Wie ein Fanatiker beharrte ich auf der Form, wenn es um Gedichte ging. Wie ein griesgrämiger Nörgler bemängelte ich, wenn es um Gedichte ging, immer und immer wieder: Aber das hat doch keine Form. Wie ein Besessener suchte ich nach einer Form, mit der ich leben könnte …
die ganze zeit schon habe ich ein leben aus tausend momenten |
gelernt hab ich die längste zeit nichts als dieses konforme leben |
können wir leben du wie ich und ich wie du können wir leben |
(Fabian Schwitter, nicht ganz hundert / fünfzeiler)
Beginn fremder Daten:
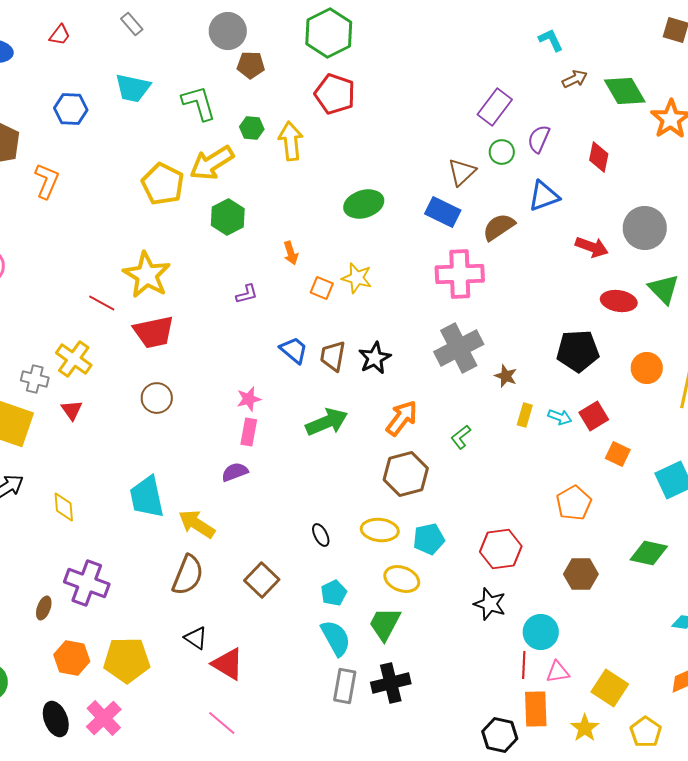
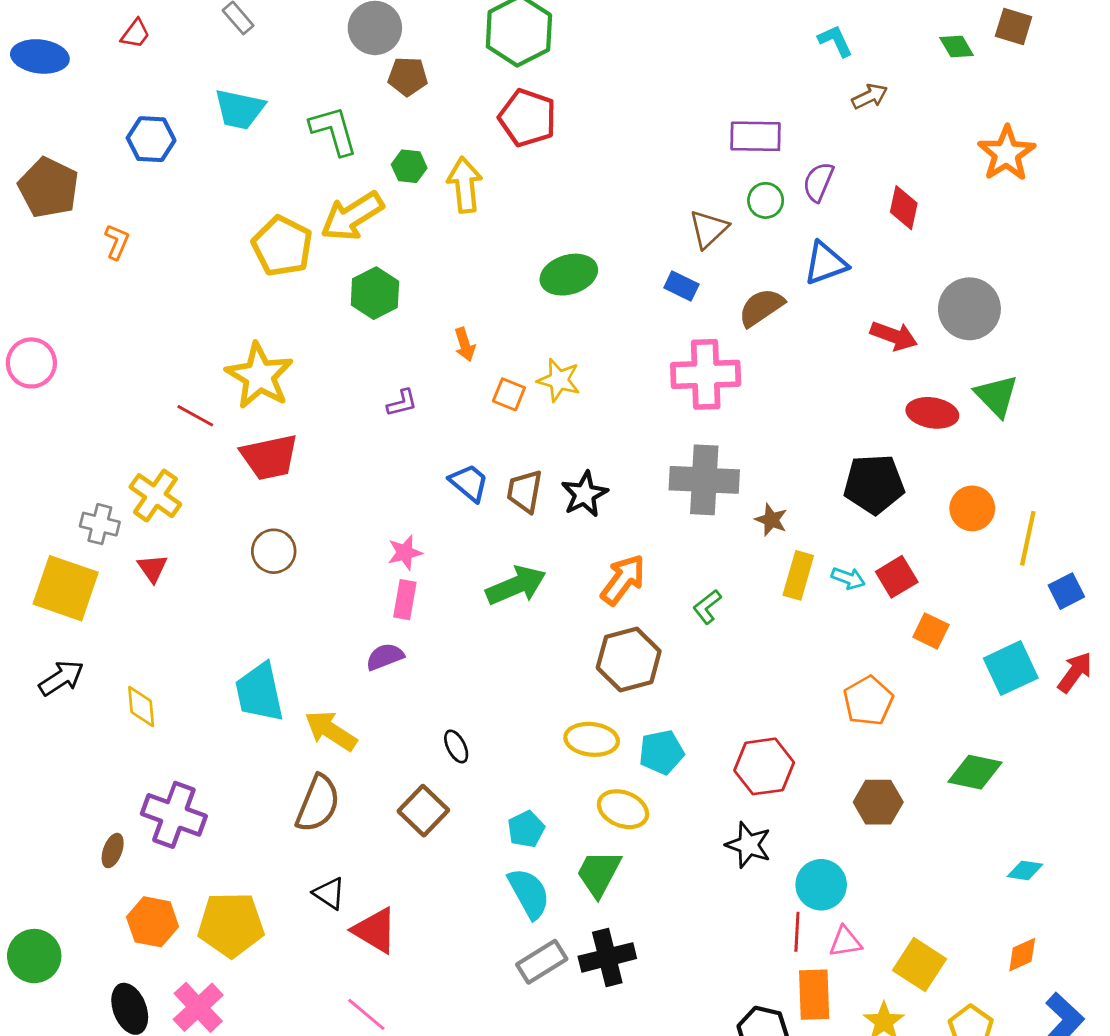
green diamond: (625, 91) -> (957, 46), moved, size x0.6
purple rectangle: (495, 107) -> (756, 136), turned 54
orange L-shape: (47, 181) -> (117, 242), size x0.7
blue rectangle: (443, 212) -> (681, 286), size x0.7
gray cross: (459, 348) -> (704, 480), turned 30
yellow rectangle: (525, 415) -> (798, 575), size x1.4
black ellipse: (321, 535) -> (456, 746), moved
gray rectangle: (345, 686) -> (542, 962), turned 48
Irgendwann, aber ich kann den Zeitpunkt doch ungefähr bestimmen (es war 2013), begann ich, diese fünfzeiler zu schreiben. Vielleicht erscheinen sie mickrig – ein bisschen kümmerlich vor dem Hintergrund dieser hochtrabenden Diskussion um die Form in Gedichten. Bestimmt erscheinen sie mickrig, auch wenn oder vielleicht gerade weil ich mit ihnen nichts Geringeres als die Rettung der Welt verbinde. Naja, wenigstens meine eigene … Sie sind in ihrer Klonhaftigkeit, wie ein Schwarm oder eine Bakterienkultur, vielfältig, so vielfältig und facettenreich, nur leicht nuanciert voneinander abweichend, dass ich mich gar nicht entscheiden kann, welcher mir hier als Beispiel genügt. Und eines Tages schrieb ich dann in meine Notizen:
Das meine ich mit Lebensform. Das ist meine Lebensform. – Ich sitze in der Strassenbahn, lese ein wenig und notiere kurz drei [Hervorhebung F.S.] Fünfzeiler, während mein Sohn schläft. Ich brauche dabei kaum nachzudenken und kann die knappe Zeit locker und erfüllend nutzen. Ich denke so, ich bin so – ich arbeite. (27.07.2019, aus den Notizen)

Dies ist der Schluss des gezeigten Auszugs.